(Data excerpts)
⟨

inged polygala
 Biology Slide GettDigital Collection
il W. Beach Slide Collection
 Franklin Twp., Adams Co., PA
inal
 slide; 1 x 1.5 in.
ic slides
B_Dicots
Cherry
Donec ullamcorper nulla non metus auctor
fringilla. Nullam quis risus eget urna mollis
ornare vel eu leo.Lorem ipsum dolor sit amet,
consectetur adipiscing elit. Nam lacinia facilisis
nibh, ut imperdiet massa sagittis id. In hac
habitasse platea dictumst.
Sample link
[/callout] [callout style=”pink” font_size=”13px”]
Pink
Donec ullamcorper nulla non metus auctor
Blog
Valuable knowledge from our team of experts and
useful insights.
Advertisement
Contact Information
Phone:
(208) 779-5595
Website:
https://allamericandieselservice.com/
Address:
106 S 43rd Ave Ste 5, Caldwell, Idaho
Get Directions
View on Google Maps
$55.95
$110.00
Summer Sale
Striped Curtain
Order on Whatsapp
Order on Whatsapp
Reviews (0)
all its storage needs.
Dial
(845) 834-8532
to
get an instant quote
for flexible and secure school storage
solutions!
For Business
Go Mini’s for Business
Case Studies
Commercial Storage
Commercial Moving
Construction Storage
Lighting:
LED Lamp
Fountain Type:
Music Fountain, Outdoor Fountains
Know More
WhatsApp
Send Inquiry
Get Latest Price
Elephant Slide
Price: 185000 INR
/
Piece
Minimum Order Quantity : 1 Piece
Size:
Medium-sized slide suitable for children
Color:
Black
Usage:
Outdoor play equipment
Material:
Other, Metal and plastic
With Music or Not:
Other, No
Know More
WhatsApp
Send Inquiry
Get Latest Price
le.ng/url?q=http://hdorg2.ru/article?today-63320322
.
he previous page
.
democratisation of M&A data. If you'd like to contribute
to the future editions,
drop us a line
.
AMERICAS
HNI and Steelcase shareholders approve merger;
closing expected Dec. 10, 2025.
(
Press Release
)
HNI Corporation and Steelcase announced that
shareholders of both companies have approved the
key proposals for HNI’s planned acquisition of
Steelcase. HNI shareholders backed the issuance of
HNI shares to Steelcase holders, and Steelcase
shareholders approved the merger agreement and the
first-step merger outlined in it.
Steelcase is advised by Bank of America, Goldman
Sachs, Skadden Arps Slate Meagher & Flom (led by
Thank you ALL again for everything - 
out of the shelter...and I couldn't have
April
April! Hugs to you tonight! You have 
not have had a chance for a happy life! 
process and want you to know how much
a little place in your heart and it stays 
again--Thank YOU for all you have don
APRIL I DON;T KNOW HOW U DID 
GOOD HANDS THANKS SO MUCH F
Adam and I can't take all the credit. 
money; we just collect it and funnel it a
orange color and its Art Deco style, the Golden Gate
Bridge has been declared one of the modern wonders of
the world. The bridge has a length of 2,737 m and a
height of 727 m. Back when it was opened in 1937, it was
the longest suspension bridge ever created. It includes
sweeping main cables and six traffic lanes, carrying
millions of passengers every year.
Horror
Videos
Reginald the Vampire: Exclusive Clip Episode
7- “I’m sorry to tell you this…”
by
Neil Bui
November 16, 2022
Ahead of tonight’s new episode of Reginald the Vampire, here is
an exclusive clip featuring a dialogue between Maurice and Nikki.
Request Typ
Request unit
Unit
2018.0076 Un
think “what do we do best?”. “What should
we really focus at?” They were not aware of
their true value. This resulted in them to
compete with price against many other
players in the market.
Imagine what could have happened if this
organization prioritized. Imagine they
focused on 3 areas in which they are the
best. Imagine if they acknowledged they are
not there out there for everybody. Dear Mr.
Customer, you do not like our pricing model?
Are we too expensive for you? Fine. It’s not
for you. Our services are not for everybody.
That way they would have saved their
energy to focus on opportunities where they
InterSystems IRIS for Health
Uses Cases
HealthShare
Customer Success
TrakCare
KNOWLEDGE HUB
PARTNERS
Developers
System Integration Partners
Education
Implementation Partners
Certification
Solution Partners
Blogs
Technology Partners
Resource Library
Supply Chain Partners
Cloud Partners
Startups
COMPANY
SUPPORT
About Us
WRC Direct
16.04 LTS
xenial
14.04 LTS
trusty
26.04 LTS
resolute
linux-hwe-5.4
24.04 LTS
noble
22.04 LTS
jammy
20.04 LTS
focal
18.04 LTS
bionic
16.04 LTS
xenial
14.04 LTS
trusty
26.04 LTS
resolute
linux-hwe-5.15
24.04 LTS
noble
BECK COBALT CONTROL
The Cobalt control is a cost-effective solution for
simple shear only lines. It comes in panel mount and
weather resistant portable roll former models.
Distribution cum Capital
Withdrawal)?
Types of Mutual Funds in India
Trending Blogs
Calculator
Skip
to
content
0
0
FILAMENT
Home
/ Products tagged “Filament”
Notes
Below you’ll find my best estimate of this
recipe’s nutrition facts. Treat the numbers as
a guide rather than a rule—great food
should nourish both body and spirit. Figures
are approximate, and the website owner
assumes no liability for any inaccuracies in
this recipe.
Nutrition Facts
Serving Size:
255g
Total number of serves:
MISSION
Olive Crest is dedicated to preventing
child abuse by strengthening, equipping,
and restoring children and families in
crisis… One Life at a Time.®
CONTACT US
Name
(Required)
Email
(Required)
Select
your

⟩

Problem requirements
Tell how many lines of the data contain "tonight". Nothing but the number belongs in the reply.

Written solution
2